Given a layer, it is possible to update one or more components it provides. We update a dependency in two ways:

1. **Using the `update` Method** — This method allows us to replace one requirement with a different implementation:

```scala

val origin: ZLayer[Any, Nothing, String & Int & Double] = 
  ZLayer.succeedEnvironment(ZEnvironment[String, Int, Double]("foo", 123, 1.3))

val updated1 = origin.update[String](_ + "bar")
val updated2 = origin.update[Int](_ + 5)
val updated3 = origin.update[Double](_ - 0.3)
```

Here is an example of updating a config layer:

```scala

case class AppConfig(poolSize: Int)

object MainApp extends ZIOAppDefault {

  val myApp: ZIO[AppConfig, IOException, Unit] =
    for {
      config <- ZIO.service[AppConfig]
      _ <- Console.printLine(s"Application config after the update operation: $config")
    } yield ()

  val appLayers: ZLayer[Any, Nothing, AppConfig] =
    ZLayer(ZIO.succeed(AppConfig(5)).debug("Application config initialized"))

  val updatedConfig: ZLayer[Any, Nothing, AppConfig] =
    appLayers.update[AppConfig](c =>
      c.copy(poolSize = c.poolSize + 10)
    )

  def run = myApp.provide(updatedConfig)
}

// Output:
// Application config initialized: AppConfig(5)
// Application config after the update operation: AppConfig(15)
```

2. **Using Horizontal Composition** — Another way to update a requirement is to horizontally compose in a layer that provides the updated service.
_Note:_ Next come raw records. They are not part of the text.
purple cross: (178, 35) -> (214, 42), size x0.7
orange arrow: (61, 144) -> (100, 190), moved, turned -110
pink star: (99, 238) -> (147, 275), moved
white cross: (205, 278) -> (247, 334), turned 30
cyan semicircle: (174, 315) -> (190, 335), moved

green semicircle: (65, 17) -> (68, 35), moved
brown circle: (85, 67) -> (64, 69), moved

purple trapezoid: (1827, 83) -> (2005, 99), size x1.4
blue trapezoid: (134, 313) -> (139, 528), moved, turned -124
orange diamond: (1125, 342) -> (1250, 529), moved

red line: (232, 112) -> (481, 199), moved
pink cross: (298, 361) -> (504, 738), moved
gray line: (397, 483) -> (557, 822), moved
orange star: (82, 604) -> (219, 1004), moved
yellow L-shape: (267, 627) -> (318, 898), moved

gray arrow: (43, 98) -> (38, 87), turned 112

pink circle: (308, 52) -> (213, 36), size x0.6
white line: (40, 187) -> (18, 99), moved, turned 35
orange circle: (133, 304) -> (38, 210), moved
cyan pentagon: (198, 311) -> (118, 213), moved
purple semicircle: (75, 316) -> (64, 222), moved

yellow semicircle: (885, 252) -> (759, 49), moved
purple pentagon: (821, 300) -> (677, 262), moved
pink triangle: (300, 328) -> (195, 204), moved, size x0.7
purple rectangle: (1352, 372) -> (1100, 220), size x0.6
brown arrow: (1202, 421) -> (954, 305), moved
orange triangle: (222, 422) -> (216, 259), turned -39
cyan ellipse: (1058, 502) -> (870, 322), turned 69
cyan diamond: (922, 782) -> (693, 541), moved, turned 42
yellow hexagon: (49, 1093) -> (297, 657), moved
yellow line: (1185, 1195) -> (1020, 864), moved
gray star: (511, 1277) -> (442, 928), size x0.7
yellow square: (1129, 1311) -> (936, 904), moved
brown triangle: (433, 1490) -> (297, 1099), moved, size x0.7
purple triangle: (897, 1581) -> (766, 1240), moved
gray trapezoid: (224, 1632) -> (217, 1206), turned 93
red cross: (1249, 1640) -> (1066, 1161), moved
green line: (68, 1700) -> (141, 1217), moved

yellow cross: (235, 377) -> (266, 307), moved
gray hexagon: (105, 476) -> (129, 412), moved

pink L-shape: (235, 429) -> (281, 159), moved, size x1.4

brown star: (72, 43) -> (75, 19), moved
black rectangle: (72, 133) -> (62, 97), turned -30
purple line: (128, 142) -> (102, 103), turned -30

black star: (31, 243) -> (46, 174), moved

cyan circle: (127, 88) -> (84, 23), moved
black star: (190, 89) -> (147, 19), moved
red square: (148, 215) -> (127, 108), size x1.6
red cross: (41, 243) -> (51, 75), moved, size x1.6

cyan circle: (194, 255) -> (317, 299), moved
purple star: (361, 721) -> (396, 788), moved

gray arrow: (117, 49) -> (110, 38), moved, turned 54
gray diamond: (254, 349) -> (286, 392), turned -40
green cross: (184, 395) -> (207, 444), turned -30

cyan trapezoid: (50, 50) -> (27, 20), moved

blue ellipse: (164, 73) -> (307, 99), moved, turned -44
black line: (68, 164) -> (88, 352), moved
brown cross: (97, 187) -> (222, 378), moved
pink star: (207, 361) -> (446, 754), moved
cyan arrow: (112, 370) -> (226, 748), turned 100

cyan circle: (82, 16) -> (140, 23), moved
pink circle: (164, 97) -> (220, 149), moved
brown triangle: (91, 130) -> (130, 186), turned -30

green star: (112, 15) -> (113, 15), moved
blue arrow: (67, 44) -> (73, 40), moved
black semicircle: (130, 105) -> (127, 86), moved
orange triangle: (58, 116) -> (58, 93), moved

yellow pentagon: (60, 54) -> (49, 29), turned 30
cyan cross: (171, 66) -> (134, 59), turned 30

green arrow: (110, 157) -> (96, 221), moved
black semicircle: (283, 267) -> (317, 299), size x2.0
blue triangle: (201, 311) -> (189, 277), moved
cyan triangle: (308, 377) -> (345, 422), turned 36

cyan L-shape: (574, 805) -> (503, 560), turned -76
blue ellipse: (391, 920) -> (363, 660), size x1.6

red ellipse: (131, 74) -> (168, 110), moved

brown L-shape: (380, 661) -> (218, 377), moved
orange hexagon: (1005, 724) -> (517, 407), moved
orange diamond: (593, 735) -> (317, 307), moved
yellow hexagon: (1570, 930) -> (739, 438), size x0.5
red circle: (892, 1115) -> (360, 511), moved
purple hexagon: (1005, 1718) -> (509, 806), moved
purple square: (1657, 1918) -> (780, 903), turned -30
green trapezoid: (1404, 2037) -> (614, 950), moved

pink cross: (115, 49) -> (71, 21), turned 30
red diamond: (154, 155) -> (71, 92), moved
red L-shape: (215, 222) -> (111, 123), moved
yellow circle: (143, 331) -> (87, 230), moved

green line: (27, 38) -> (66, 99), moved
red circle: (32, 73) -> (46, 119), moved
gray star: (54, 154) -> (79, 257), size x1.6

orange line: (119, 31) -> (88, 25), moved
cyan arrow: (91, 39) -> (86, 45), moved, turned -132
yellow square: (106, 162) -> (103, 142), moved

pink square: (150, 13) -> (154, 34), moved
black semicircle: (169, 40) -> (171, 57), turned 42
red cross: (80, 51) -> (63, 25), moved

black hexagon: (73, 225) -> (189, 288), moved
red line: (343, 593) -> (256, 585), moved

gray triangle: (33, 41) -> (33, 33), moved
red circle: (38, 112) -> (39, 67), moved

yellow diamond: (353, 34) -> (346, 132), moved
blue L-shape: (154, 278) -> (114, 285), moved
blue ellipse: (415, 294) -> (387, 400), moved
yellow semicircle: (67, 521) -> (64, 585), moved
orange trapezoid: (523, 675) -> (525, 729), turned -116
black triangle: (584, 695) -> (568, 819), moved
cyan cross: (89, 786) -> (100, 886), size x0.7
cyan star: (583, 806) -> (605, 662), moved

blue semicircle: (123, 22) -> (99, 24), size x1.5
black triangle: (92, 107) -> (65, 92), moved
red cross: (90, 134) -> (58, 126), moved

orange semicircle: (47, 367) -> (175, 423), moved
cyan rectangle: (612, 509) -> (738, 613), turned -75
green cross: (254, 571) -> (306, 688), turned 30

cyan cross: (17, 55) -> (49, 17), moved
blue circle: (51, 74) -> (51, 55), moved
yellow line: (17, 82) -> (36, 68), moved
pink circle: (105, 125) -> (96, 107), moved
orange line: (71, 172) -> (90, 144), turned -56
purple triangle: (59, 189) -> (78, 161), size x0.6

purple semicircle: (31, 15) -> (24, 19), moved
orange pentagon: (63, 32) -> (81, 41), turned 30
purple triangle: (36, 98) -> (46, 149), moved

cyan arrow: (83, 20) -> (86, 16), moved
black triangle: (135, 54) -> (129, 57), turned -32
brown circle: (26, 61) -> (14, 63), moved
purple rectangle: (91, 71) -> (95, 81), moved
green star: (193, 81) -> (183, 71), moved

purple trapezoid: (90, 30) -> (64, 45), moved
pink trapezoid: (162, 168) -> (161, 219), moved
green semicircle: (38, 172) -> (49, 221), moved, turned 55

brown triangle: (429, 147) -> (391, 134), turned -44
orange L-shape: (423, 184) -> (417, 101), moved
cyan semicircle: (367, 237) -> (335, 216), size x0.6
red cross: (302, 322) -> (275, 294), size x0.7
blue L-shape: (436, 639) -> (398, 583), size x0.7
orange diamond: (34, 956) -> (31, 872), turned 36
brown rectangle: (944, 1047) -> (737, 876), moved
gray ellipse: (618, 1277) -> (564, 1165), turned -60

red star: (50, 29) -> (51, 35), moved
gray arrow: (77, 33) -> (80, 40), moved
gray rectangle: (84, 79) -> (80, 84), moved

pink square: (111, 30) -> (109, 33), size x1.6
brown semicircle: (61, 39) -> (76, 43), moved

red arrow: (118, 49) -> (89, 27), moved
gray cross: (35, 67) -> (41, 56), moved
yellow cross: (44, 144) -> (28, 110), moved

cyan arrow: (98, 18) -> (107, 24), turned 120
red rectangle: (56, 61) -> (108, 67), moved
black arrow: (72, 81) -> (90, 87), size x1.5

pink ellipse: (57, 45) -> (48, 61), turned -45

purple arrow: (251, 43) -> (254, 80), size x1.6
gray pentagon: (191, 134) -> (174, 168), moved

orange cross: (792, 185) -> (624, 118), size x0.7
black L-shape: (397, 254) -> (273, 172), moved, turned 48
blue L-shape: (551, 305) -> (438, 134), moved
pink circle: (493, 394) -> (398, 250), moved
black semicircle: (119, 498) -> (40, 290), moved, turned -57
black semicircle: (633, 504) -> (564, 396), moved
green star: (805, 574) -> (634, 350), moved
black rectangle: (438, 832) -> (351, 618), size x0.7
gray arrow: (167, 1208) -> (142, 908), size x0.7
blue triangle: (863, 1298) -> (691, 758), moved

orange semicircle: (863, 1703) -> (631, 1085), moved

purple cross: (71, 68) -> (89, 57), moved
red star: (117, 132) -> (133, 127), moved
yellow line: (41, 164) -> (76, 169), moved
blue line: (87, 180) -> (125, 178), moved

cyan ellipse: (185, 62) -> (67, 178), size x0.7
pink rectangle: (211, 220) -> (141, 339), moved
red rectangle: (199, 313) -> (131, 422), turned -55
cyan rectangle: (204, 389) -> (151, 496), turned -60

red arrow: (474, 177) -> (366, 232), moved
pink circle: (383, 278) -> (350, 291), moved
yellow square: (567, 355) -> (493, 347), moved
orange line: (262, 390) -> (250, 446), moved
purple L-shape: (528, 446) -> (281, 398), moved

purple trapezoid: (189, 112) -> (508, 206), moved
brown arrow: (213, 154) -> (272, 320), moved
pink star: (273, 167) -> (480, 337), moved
The resulting composition will replace the old layer with the new one:

```scala

val origin: ZLayer[Any, Nothing, String & Int & Double] =
  ZLayer.succeedEnvironment(ZEnvironment[String, Int, Double]("foo", 123, 1.3))

val updated = origin ++ ZLayer.succeed(321)
```

Let's see an example of updating a config layer:

```scala

case class AppConfig(poolSize: Int)

object MainApp extends ZIOAppDefault {

  val myApp: ZIO[AppConfig, IOException, Unit] =
    for {
      config <- ZIO.service[AppConfig]
      _      <- Console.printLine(s"Application config after the update operation: $config")
    } yield ()

  val appLayers: ZLayer[Any, Nothing, AppConfig] =
    ZLayer(ZIO.succeed(AppConfig(5)).debug("Application config initialized"))

  val updatedConfig: ZLayer[Any, Nothing, AppConfig] =
    appLayers ++ ZLayer.succeed(AppConfig(8))

  def run = myApp.provide(updatedConfig)
}
// Output:
// Application config initialized: AppConfig(5)
// Application config after the update operation: AppConfig(8)
```

## Cyclic Dependencies

The `ZLayer` mechanism makes it impossible to build cyclic dependencies, making the initialization process very linear, by construction.